I know that situation pretty well. There's always more to the story. First, production was closer to $1 million, not 2. Second, Daddy was/is a lawyer, and sent many settlements to Junior, who promptly locked it up in what you would call B shares. Third, great location, almost downtown - kudos to Gunn for picking it. Fourth, his wife worked for some big firm in Calgary, and he was awarded what you would call the the 401K for that firm. Lots of employees, big coin coming in every month, with little effort beyond the initial sign-up.

The firm was desperate to have a local leader. It was a split region, with half the IRs being in Northern Montana, and the other half being in southern Alberta - a HUGE territory for the RL at the time to cover. I once got invited to some type of top producer meeting for the region - 600 miles, ONE WAY. As I say, the firm was desperate to have local leadership for the region, and this guy gave them what they needed. Former car salesman, pushy, young guy, successful, good golfer, a proven liar (I have several personal experiences to back that claim) - in other words, a PERFECT regional leader.

He served a year or so as RL - the firm invited him in as a GP a couple of years ago, and sent him to Mississauga (CDN HO). Don't know what they did about RL status after that point...

On a personal level, I had little interaction with him. He was successsful in monetary terms, as was I (not like him, but half of his production was still pretty good). I cheer on other people's successes, and have zero animosity to others who are more successful than I am. Been gone from EJ for several years, have stayed friends with guys I met there, and I am eternally grateful for the start they gave me (despite some raw dealing I saw). But I always disliked how Jones would imply "this too, can be you, if you just follow the recipe" - the guy was productive, yes - but he was The Chosen One, and had a TON of help.

Apr 26, 2010 2:33 pm

There is always a story behind ALL big producers, not just at Jones.  Funny thing is, the ONLY person I have met that is a big producer (only 850K) that actually got there from scratch, and through doorknocking and hard work, is in my region.  He worships that guy from American Funds - the one that used to be at Jones.  That little militant SOB.
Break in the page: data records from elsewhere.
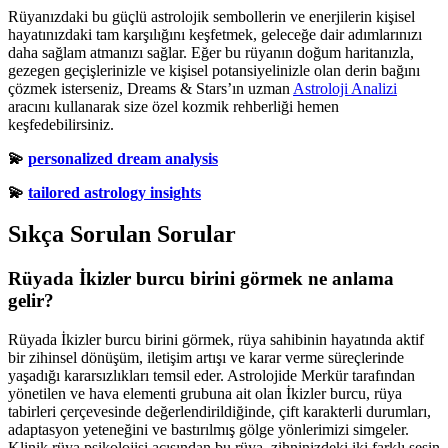
Rüyanızdaki bu güçlü astrolojik sembollerin ve enerjilerin kişisel
hayatınızdaki tam karşılığını keşfetmek, geleceğe dair adımlarınızı
daha sağlam atmanızı sağlar. Eğer bu rüyanın doğum haritanızla,
gezegen geçişlerinizle ve kişisel potansiyelinizle olan derin bağını
çözmek isterseniz, Dreams & Stars’ın uzman
Astroloji Analizi
aracını kullanarak size özel kozmik rehberliği hemen
keşfedebilirsiniz.
💫
personalized dream analysis
💫
tailored astrology insights
Sıkça Sorulan Sorular
Rüyada İkizler burcu birini görmek ne anlama
gelir?
Rüyada İkizler burcu birini görmek, rüya sahibinin hayatında aktif
bir zihinsel dönüşüm, iletişim artışı ve karar verme süreçlerinde
yaşadığı kararsızlıkları temsil eder. Astrolojide Merkür tarafından
yönetilen ve hava elementi grubuna ait olan İkizler burcu, rüya
tabirleri çerçevesinde değerlendirildiğinde, çift karakterli durumları,
adaptasyon yeteneğini ve bastırılmış gölge yönlerimizi simgeler.
Klinik rüya psikolojisi açısından bu rüya, zihninizdeki iki farklı sesin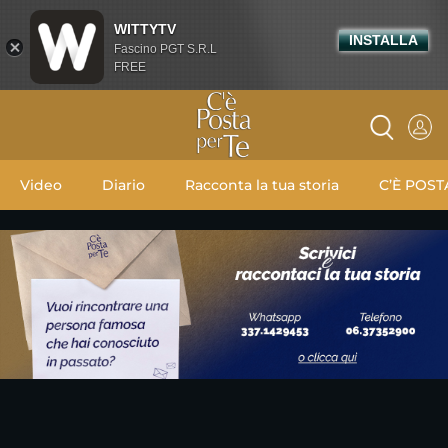
WITTYTV
INSTALLA
Fascino PGT S.R.L
FREE
Video
Diario
Racconta la tua storia
C’È POST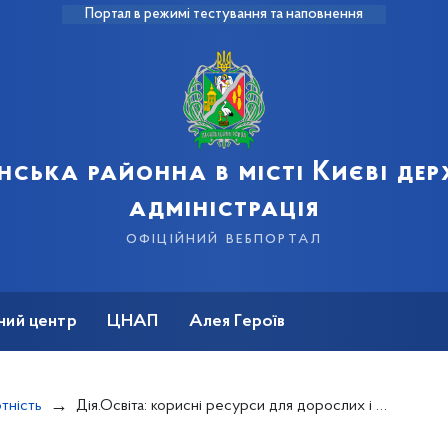
Портал в режимі тестування та наповнення
нська районна в місті Києві де
адміністрація
офіційний вебпортал
ний центр
ЦНАП
Алея Героїв
тність
Дія.Освіта: корисні ресурси для дорослих і дітей під час воєнного стану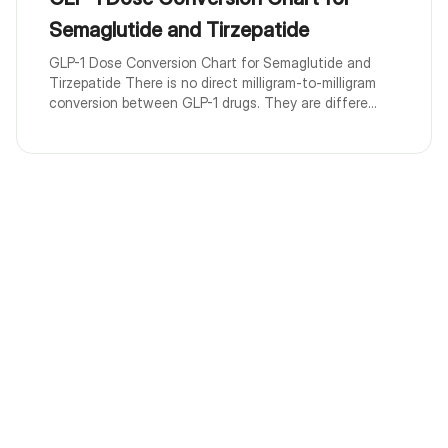
Semaglutide and Tirzepatide
GLP-1 Dose Conversion Chart for Semaglutide and
Tirzepatide There is no direct milligram-to-milligram
conversion between GLP-1 drugs. They are differe...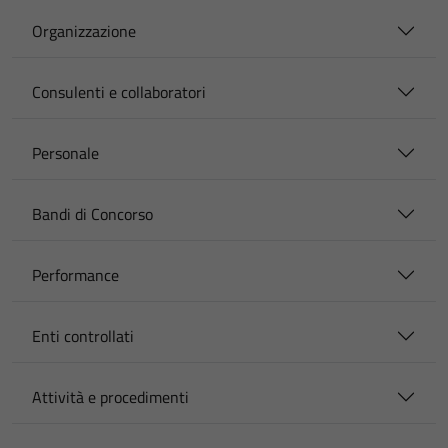
Organizzazione
Consulenti e collaboratori
Personale
Bandi di Concorso
Performance
Enti controllati
Attività e procedimenti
Anyway, this guy doorknocked straight for 3 years.  He is so fukcin driven.  He's a nice guy, thinks pretty highly of himslef, but always willing to help someone.  I hate his business model (very transactional, "old school", on the phone selling pretty much 6-8 hours of every day).  I wouldn't want to be chained to the desk like that after 20 years and $180mm AUM later.  But I guess he likes it.  He nets around $500K most years (other than 2009 since bonuses sucked), but also receives like 250K in LP/SLP returns (former RL/GP) each year.  He said in his best year (I think 2006 or 2007) he netted close to $1mm including bonus and LP/SLP returns.

BUT, as you pointed out, there's a story behind most big producers.